### WHAT YOU SHOULD DO
Until the line containing "selection at www.alegriacomplicite." has been reproduced, keep reproducing each line of the material below exactly, starting with the first.

%%

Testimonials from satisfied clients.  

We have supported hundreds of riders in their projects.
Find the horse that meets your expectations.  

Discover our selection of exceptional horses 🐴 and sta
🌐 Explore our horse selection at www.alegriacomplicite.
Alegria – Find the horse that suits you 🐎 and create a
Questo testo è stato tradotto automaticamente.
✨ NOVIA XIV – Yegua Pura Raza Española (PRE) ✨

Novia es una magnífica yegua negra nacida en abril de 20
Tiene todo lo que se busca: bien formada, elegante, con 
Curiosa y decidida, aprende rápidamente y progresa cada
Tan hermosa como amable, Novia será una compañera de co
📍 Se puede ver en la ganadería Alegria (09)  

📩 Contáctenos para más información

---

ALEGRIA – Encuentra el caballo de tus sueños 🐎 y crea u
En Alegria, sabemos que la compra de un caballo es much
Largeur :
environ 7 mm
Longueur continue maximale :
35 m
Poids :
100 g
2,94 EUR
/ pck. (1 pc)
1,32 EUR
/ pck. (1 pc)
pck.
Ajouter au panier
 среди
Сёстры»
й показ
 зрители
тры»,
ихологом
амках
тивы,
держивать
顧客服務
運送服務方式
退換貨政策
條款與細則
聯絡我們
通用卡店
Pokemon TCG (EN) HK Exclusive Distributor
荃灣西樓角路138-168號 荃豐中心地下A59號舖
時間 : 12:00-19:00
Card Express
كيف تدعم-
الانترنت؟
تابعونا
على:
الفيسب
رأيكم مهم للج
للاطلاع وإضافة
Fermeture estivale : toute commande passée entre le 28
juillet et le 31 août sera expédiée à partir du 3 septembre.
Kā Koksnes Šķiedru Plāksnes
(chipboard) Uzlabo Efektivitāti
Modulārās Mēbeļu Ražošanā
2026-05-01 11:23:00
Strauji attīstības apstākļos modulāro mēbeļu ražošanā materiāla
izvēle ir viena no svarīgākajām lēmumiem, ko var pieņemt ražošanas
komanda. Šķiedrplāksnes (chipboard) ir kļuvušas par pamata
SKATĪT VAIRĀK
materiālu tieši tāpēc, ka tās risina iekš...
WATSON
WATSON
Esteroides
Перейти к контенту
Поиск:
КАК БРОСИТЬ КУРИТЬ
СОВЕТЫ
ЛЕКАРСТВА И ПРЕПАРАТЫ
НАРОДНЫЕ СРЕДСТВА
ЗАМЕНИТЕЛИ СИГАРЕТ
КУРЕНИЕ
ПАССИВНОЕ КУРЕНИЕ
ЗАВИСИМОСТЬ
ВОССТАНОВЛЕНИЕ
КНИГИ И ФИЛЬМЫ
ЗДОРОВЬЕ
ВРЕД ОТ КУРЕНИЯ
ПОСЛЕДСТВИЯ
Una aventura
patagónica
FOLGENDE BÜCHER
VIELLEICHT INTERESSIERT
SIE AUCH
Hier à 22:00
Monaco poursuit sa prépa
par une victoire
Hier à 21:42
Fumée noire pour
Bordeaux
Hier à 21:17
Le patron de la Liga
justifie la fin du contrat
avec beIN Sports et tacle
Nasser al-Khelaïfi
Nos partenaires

%%

### WRITTEN REPLY
Testimonials from satisfied clients.  

We have supported hundreds of riders in their projects.
Find the horse that meets your expectations.  

Discover our selection of exceptional horses 🐴 and sta
🌐 Explore our horse selection at www.alegriacomplicite.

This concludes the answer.